Hello there Mama24babes!

I am wishing your ODS a very happy birthday. How nice your MIL did a birthday dinner for him already. I am sure your family is planning to do something special on his b-day as well.

You have gotten some nice perspective from others and I am glad all of these wonderful people have given you these insights.

Even though it is hard I am going to suggest you let go of this anger that you have towards your BIL and the family. This anger may be getting in the way of your being able to celebrate w/ your own family. Also remember they may be waiting until your ODS actually b-day to call or send a card/gift. Even if they don't don't worry. Your DS is very well loved by your family, MIL and many others.

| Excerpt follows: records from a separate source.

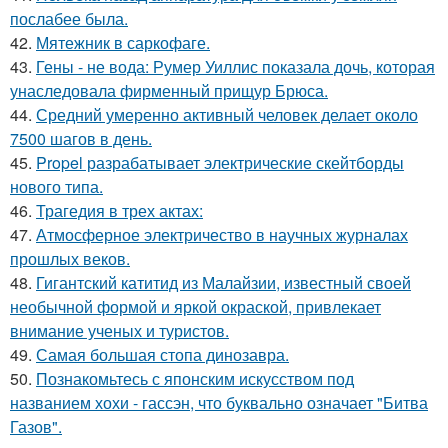
послабее была.
42.
Мятежник в саркофаге.
43.
Гены - не вода: Румер Уиллис показала дочь, которая
унаследовала фирменный прищур Брюса.
44.
Средний умеренно активный человек делает около
7500 шагов в день.
45.
Propel разрабатывает электрические скейтборды
нового типа.
46.
Трагедия в трех актах:
47.
Атмосферное электричество в научных журналах
прошлых веков.
48.
Гигантский катитид из Малайзии, известный своей
необычной формой и яркой окраской, привлекает
внимание ученых и туристов.
49.
Самая большая стопа динозавра.
50.
Познакомьтесь с японским искусством под
названием хохи - гассэн, что буквально означает "Битва
Газов".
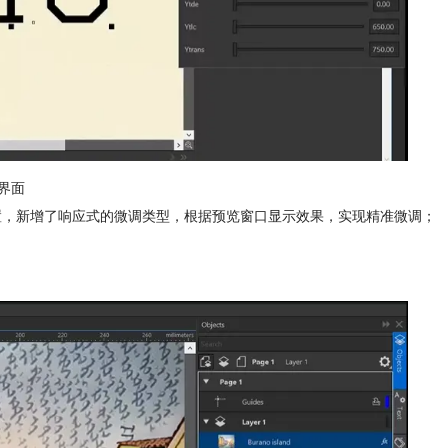
界面
设置，新增了响应式的微调类型，根据预览窗口显示效果，实现精准微调；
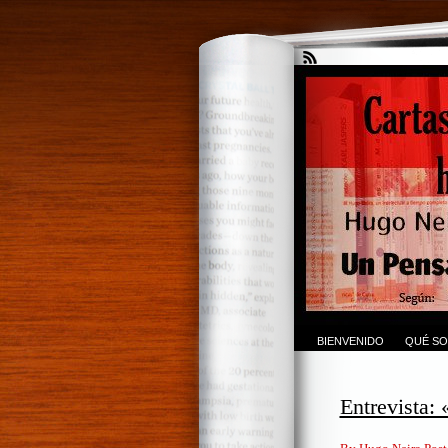
BIENVENIDO
QUÉ SO
Entrevista:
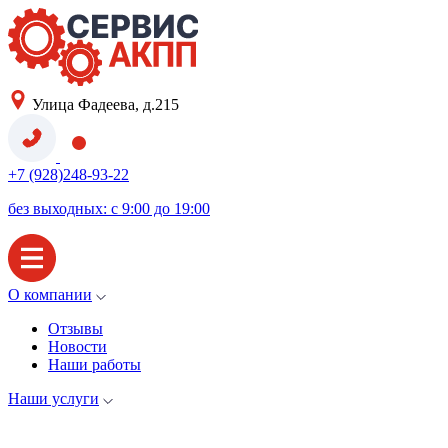
Улица Фадеева, д.215
+7 (928)248-93-22
без выходных: с 9:00 до 19:00
О компании
Отзывы
Новости
Наши работы
Наши услуги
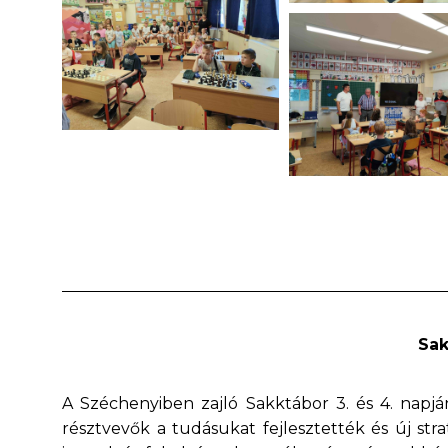
Sak
A Széchenyiben zajló Sakktábor 3. és 4. napján
résztvevők a tudásukat fejlesztették és új str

I also have 4 kids and I try not to get worked up when someone forgets or chooses to skip their or my b-day. It has happened to me and my family several times.

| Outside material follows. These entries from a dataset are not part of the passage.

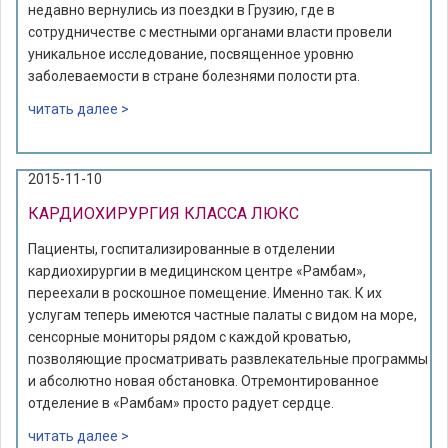
недавно вернулись из поездки в Грузию, где в
сотрудничестве с местными органами власти провели
уникальное исследование, посвященное уровню
заболеваемости в стране болезнями полости рта.
читать далее >
2015-11-10
КАРДИОХИРУРГИЯ КЛАССА ЛЮКС
Пациенты, госпитализированные в отделении
кардиохирургии в медицинском центре «Рамбам»,
переехали в роскошное помещение. Именно так. К их
услугам теперь имеются частные палаты с видом на море,
сенсорные мониторы рядом с каждой кроватью,
позволяющие просматривать развлекательные программы
и абсолютно новая обстановка. Отремонтированное
отделение в «Рамбам» просто радует сердце.
читать далее >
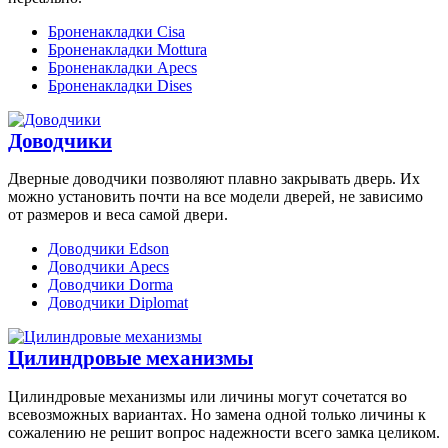
Броненакладки Cisa
Броненакладки Mottura
Броненакладки Apecs
Броненакладки Dises
Доводчики
Дверные доводчики позволяют плавно закрывать дверь. Их
можно установить почти на все модели дверей, не зависимо
от размеров и веса самой двери.
Доводчики Edson
Доводчики Apecs
Доводчики Dorma
Доводчики Diplomat
Цилиндровые механизмы
Цилиндровые механизмы или личины могут сочетатся во
всевозможных вариантах. Но замена одной только личины к
сожалению не решит вопрос надежности всего замка целиком.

Also remember the reason you get gifts for their kids is not because you want to get a gift for your own in return. Sure it's nice but this isn't the guaranteed way it is always going to happen.

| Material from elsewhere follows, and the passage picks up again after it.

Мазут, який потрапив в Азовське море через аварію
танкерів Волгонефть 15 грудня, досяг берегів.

Please try not to judge them based on what you see the kids w/ (i.e. Ipads) and their jobs. Even though this is very hard to avoid you really don't know their true situation. Yes, they have pricey things but who knows if they were gifts from someone else or what the deal is.

I just read your last post about your poor DS wondering when he real b-day is because he only got one card w/ $ in it. I would try to tell your DS how wonderful it was he got to celebrate w/ MIL and your family. Remind him how fortunate he is to be able to get to celebrate w/ his grandma. My grandparents, aunt, uncles and cousins live in another continent so a b-day celebration w/ them was/is out of the question. We no longer to have any contact w/ relatives on DH's side of the family. So your DS is very fortunate to be able to celebrate w/ grandma and have a relationship w/ BIL and family.

Again your DS has SO many people who care about him and love him. It is very clear you want the best for your wonderful little boy. Don't let his not getting a gift from BIL further hurt you or your family.

Hope you all have a great time on his actual b-day.

Hugs.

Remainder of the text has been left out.